*** Input material Section Begins ***
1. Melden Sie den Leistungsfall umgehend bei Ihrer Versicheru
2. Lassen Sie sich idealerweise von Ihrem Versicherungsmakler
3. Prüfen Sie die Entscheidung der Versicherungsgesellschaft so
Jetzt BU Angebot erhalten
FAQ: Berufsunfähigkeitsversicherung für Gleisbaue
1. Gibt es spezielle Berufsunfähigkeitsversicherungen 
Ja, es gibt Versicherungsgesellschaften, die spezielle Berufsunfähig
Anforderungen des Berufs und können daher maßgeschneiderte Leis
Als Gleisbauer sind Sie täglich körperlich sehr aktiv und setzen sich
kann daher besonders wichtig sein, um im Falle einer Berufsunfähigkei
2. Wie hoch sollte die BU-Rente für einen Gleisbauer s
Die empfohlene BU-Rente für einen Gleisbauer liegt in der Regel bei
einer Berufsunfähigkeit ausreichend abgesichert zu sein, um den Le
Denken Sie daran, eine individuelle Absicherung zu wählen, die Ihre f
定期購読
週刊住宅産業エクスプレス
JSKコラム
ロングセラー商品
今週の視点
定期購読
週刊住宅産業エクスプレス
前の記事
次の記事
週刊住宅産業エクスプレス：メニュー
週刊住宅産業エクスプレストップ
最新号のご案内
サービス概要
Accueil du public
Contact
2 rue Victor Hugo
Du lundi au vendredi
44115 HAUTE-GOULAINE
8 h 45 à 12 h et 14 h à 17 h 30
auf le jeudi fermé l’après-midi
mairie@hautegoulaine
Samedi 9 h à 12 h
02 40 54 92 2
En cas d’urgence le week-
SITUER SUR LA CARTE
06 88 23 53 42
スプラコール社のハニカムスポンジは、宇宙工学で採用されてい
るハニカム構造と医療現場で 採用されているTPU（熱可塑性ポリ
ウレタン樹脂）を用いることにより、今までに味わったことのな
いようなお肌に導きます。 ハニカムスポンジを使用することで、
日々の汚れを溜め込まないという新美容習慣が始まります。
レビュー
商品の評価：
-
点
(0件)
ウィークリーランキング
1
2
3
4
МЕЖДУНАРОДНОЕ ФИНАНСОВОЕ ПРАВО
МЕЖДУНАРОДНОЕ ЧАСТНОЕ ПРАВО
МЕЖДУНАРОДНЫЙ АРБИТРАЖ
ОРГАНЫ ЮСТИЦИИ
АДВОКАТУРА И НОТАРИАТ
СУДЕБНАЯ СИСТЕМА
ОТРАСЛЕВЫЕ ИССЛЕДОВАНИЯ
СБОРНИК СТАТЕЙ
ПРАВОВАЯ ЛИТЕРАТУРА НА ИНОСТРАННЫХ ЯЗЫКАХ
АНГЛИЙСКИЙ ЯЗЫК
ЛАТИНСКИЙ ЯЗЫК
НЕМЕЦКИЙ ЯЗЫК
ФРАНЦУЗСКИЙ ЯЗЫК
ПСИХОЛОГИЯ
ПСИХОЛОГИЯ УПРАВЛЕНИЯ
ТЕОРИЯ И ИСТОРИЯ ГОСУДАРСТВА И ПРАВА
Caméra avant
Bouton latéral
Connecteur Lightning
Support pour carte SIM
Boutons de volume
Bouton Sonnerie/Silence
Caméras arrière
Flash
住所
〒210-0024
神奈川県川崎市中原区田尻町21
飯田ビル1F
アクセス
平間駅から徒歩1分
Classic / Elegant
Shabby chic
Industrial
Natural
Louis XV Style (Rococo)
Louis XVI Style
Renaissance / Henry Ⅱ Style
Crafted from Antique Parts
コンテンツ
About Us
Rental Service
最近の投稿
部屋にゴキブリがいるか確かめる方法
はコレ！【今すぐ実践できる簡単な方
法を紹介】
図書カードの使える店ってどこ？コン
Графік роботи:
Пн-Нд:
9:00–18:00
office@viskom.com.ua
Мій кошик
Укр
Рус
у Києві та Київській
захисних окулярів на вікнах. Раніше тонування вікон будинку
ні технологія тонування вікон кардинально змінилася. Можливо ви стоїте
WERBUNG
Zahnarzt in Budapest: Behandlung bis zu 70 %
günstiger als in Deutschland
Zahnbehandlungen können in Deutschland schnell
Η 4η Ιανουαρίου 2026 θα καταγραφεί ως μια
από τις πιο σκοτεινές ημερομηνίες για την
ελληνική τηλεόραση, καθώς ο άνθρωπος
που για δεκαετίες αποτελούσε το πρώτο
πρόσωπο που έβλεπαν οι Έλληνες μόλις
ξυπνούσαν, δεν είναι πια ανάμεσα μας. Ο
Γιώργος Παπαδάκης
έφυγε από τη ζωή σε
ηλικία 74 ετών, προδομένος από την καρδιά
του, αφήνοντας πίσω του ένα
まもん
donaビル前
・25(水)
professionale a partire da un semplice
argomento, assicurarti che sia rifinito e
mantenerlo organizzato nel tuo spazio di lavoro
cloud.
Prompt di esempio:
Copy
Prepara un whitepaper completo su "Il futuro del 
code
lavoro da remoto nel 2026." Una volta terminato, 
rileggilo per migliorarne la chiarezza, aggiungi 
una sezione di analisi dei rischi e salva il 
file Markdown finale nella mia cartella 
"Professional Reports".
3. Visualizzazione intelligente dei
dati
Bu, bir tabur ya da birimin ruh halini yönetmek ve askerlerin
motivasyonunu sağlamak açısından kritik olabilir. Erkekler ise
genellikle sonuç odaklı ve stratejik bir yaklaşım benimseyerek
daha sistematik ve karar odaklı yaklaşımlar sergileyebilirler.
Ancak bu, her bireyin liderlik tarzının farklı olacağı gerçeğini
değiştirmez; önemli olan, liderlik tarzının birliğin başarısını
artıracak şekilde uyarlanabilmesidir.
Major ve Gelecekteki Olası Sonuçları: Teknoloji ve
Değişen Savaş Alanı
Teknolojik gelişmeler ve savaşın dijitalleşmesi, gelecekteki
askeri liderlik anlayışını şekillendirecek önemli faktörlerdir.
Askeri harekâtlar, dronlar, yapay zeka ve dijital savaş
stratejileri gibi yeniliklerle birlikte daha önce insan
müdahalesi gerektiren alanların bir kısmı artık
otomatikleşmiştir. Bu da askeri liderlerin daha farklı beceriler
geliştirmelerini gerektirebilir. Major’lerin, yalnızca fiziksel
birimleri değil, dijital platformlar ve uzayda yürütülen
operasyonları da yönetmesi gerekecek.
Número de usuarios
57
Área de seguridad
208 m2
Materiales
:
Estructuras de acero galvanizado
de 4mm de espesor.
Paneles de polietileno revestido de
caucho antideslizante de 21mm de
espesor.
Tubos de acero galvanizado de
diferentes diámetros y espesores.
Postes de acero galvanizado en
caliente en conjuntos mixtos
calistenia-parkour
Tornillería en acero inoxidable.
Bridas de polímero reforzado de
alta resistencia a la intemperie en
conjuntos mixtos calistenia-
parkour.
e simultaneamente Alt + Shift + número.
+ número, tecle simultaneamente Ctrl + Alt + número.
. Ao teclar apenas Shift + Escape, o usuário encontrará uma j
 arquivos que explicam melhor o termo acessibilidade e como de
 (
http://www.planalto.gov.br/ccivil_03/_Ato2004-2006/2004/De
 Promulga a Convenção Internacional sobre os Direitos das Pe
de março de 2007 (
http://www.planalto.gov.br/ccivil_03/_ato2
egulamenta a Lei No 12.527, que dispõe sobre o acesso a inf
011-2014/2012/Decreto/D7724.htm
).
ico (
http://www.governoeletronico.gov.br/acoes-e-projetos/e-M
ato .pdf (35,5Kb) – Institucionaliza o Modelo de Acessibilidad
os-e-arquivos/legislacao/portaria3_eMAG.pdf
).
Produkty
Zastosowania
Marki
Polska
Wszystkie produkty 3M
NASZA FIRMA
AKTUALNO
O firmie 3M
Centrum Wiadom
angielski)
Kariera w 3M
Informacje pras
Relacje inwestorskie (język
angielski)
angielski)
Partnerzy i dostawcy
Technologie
*** Input material Section Ends ***
Exercise description » In the entries above, some lines hold the string "önemli". Copy each of them.

Your response »
değiştirmez; önemli olan, liderlik tarzının birliğin başarısını
askeri liderlik anlayışını şekillendirecek önemli faktörlerdir.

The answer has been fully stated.